Das konnte man von diesem jungen Schnösel nicht behaupten. Er war von Natur aus arrogant und nun bemühte er sich auch noch nach besten Möglichkeiten Stari zu beleidigen und wütend zu machen. Natürlich wusste er, dass Stari ihm nichts antun würde. Dafür hatte er zu mächtige Freunde. Auch im Licht, in der Öffentlichkeit gab es sie, die Leute ohne Skrupel und mit viel Macht. Zu diesen gehörte auch dieser Mann, zur Elite, zu jener Clique, welche dieses Land in ihren Händen hielt. Stari wusste um seine Macht, doch sie reichte nicht über das ganze Land, beziehungsweise nicht so weit wie jene des Präsidenten oder seines engen Kreises. Wie eng dieser Mann am Präsidenten war, wusste Stari nicht mit Sicherheit. Er war ein Berater des Innenminister und dieser gehörte zu den Günstlingen des Präsidenten. Dieser junge Schnösel mit dem Namen Wanja Asarov war der Clique nahe, wahrscheinlich zu nahe als dass gegen ihn vorgegangen werden konnte.
Stari betrachtete ihn nochmals eingehend, entschied sich aber auf seine Aussage nicht zu reagieren. Daher fuhr Asarov fort: „Wir haben gehört, dass Sie ein Mann sind, der gewisse Dinge sehr gut kann.“
„Ich kann vieles gut.“ Erwiderte Stari und dies waren die ersten Worte, die er an Asarov richtete.

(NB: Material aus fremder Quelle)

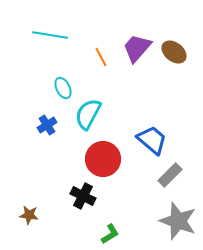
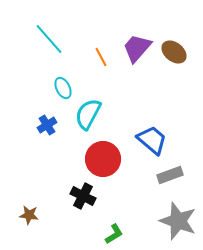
cyan line: moved 1 px left, 4 px down; rotated 40 degrees clockwise
gray rectangle: rotated 25 degrees clockwise
green L-shape: moved 4 px right
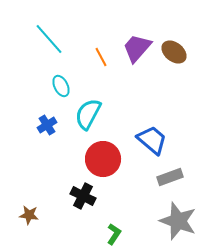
cyan ellipse: moved 2 px left, 2 px up
gray rectangle: moved 2 px down
green L-shape: rotated 25 degrees counterclockwise
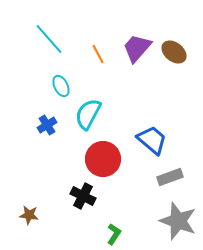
orange line: moved 3 px left, 3 px up
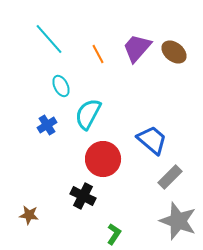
gray rectangle: rotated 25 degrees counterclockwise
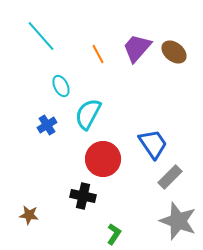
cyan line: moved 8 px left, 3 px up
blue trapezoid: moved 1 px right, 4 px down; rotated 16 degrees clockwise
black cross: rotated 15 degrees counterclockwise
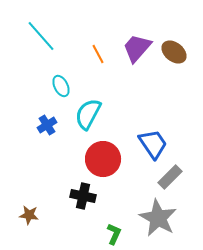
gray star: moved 20 px left, 3 px up; rotated 9 degrees clockwise
green L-shape: rotated 10 degrees counterclockwise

Der Mann lächelte und meinte: „Nun ja, das mag wohl sein. Wie ich vernommen habe, sind Sie besonders in dunklen Bereichen unseres Lebens sehr erfolgreich.“ Staris Augen zogen sich zusammen. Er ahnte worauf dies hinausgehen würde. „Wir benötigen von Ihnen eine Dienstleistung, die wie ich weiss zu ihrer Hauptprofession gehört. Sie müssen jemanden für uns töten.“
Stari biss die Zähne zusammen und schaute sich ein wenig um. Niemand schien nahe genug zu sein um die Worte Asarovs hören zu können, dennoch bewegte er sich an eine Stelle des Raumes, welche noch abgeschiedener war.
„Was ist los?“ wollte Asarov wissen. „Ich dachte ein Mann wie Sie fürchtet sich nicht vor solchen Worten?“
„Ich bin nicht mehr in diesem Geschäftsbereich tätig.“ Erwiderte Stari mit unterdrückter Wut.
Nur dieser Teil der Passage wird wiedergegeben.